Sur fond de tensions politiques croissantes dans tout le pays, les forces de l'ordre ont interpellé trois suspects soupçonnés d'avoir participé à l'assassinat des deux agents retrouvés morts la veille, exécutés d'une balle dans la tête à leur domicile de Ceylanpinar (sud-est), à la frontière syrienne.
Le gouvernement turc, qui a promis de sévir contre le groupe EI, a rendu hommage jeudi à ses deux "martyrs". "Le sang versé par nos martyrs ne restera pas impuni", a lancé lors d'une cérémonie le chef de la police locale, Eyüp Pinarbasi.
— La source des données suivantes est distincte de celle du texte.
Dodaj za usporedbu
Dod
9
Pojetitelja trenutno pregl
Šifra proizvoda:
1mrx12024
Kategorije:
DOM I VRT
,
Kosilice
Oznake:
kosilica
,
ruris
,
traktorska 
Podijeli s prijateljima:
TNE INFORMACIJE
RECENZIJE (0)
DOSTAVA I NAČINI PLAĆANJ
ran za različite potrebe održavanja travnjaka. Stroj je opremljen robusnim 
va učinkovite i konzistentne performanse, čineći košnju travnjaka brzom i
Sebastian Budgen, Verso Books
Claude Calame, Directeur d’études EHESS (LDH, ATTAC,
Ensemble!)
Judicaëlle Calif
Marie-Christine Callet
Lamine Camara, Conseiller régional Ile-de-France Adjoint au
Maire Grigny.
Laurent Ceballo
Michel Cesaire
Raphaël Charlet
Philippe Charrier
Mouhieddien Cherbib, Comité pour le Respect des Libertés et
L'opération du PKK, présentée comme une "action punitive" après l'attaque qui a frappé Suruç (sud) lundi, a ravivé les risques de débordement en Turquie de la guerre qui oppose les milices Kurdes aux jihadistes sur le sol syrien.
Une organisation proche des rebelles kurdes de Turquie a ainsi affirmé sur son site internet avoir tué mardi soir à Istanbul un commerçant présenté comme un membre du groupe EI. "Les meurtriers de Suruç rendront des comptes", a écrit le Mouvement de la jeunesse patriotique révolutionnaire (YDG-H).
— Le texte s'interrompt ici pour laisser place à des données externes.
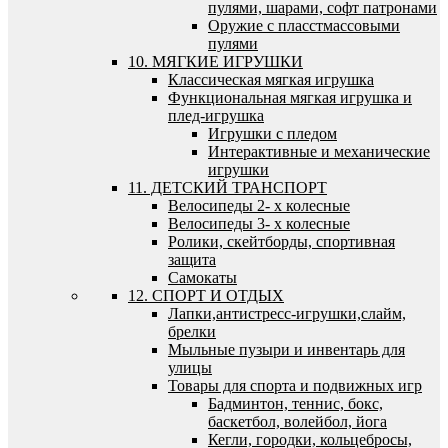
пулями, шарами, софт патронами
Оружие с пласстмассовыми
пулями
10. МЯГКИЕ ИГРУШКИ
Классическая мягкая игрушка
Функциональная мягкая игрушка и
плед-игрушка
Игрушки с пледом
Интерактивные и механические
игрушки
11. ДЕТСКИЙ ТРАНСПОРТ
Велосипеды 2- х колесные
Велосипеды 3- х колесные
Ролики, скейтборды, спортивная
защита
Самокаты
12. СПОРТ И ОТДЫХ
Лапки,антистресс-игрушки,слайм,
брелки
Мыльные пузыри и инвентарь для
улицы
Товары для спорта и подвижных игр
Бадминтон, теннис, бокс,
баскетбол, волейбол, йога
Кегли, городки, кольцебросы,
Cet attentat, qui a fait 32 morts et une centaine de blessés, a visé un groupe de jeunes militants de gauche partisans de la cause kurde qui souhaitaient participer à la reconstruction à Kobané. Cette ville syrienne a été détruite par quatre mois d'intenses combats qui se sont soldés par la victoire des Kurdes sur l'EI.
Depuis l'attaque, le gouvernement islamo-conservateur turc est la cible de nombreuses critiques. Ses détracteurs l'accusent de ne pas avoir pris la juste mesure de la menace jihadiste. D'autres d'avoir fermé les yeux sur les activités de l'EI sur son sol, principal point de passage de ses recrues vers la Syrie.
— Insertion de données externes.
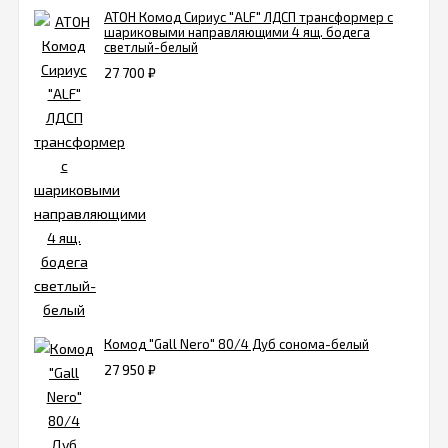
АТОН Комод Сириус "ALF" ЛДСП трансформер с
шариковыми направляющими 4 ящ. бодега
светлый-белый
27 700
₽
Комод "Gall Nero" 80/4 Дуб сонома-белый
27 950
₽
Un éditorialiste éminent du quotidien Milliyet, Kadri Gürsel, a été licencié mercredi pour avoir mis en cause la responsabilité du président Recep Tayyip Erdogan dans l'attentat.
Ankara a toujours catégoriquement réfuté ces allégations.
Le pouvoir utilisera "tous les moyens pour traquer les auteurs" de l'attentat, a répété mercredi M. Erdogan. "Il est honteux que certaines communautés n'aient pas le courage de condamner les attaques du PKK", a-t-il ajouté à l'intention des dirigeants kurdes.
- Sécurité renforcée -
De nombreux manifestants, notamment kurdes, défilent chaque jours dans les villes du pays pour dénoncer la politique syrienne de M. Erdogan. Ces rassemblements ont été systématiquement réprimés par la police.
Selahattin Demirtas, le chef du principal parti kurde du pays, le Parti démocratique des peuples (HDP) qui a obtenu près de 13% des voix aux législatives du 7 juin, a appelé à un grand rassemblement antijihadiste dimanche après-midi à Istanbul.
Mis en cause par l'opposition et dans la rue, le Premier ministre Ahmet Davutoglu s'est efforcé de faire taire ses rivaux en promettant de renforcer sa lutte contre les jihadistes.
"Nous considérons Daech (l'acronyme arabe de l'EI) comme une menace () notre système de contrôle à la frontière (syrienne) va être renforcé", a promis mercredi soir le porte-parole du gouvernement Bülent Arinç à l'issue d'un conseil des ministres extraordinaire.
Une nouvelle réunion des chefs de l'armée et des services de sécurité et de renseignement était prévue jeudi après-midi autour de M. Davutoglu.
Selon le quotidien Hürriyet citant des responsables turcs, le gouvernement envisage de déployer des dirigeables au-dessus des 900 km de sa frontière syrienne et de doubler sa ligne de barrières afin d'empêcher les mouvements des jihadistes.
Lors d'une conversation téléphonique mercredi soir, M. Erdogan et son homologue américain Barack Obama sont convenus "d'intensifier" leur coopération contre les jihadistes. La presse turque évoque l'ouverture de la base aérienne d'Incirlik (sud) aux avions de la coalition internationale qui intervient en Syrie et en Irak.